Unternehmen tun gut daran, den Mitarbeitern auf dem internen Jobmarkt nicht nur Projekte und offene Stellen zu offerieren, sondern darüber hinaus auch Weiterbildungen und Mentorenprogramme anzubieten. Das heißt, der Mitarbeiter hat die Wahl, ob er seine freien Kapazitäten in ein konkretes Projekt einbringt oder für eine Weiterbildungsmaßnahme nutzt, die seinen beruflichen Ambitionen entspricht. So sind interne Besetzungen nicht nur an Skills gebunden, über die die Mitarbeiter bereits verfügen. Sie werden ermutigt, sich neue Fähigkeiten anzueignen. Die fortlaufende Qualifizierung und Umschulung der Belegschaft läuft quasi nebenbei und aus persönlicher Motivation. Der Arbeitgeber profitiert langfristig von universeller einsetzbaren Arbeitnehmern.
Leerläufe nutzen, um Engpässe zu überwinden: Kurzfristig und Krisen-bezogen hilft interne Gig-Economy, vorhandene Ressourcen optimal einzusetzen.
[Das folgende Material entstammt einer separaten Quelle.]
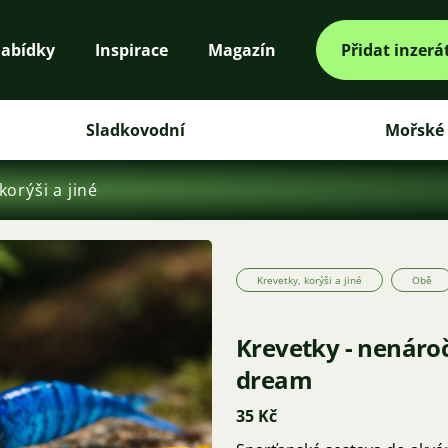
abídky
Inspirace
Magazín
Přidat inzerá
Sladkovodní
Mořské
korýši a jiné
Krevetky, korýši a jiné
Obě
Krevetky - nenároč
dream
35 Kč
Mitarbeiter engagieren sich freiwillig auf Projektbasis, auch weil es ihnen das gute Gefühl gibt, gebraucht zu werden, selbst wenn reguläre Aufgaben wegfallen. Die Zuversicht, gemeinsam die Krise zu meistern und zusammen gestärkt daraus hervorzugehen, ist motivierend. Aber auch unabhängig von Krisensituationen gilt: Langfristig wird eine Internal Gig Economy das Unternehmen wendiger und damit erfolgreicher machen. Nicht zuletzt, weil Mitarbeiter mit beruflicher Perspektive loyaler und engagierter arbeiten und dank sinnvoll genutzter Ressourcen letztendlich auch produktiver.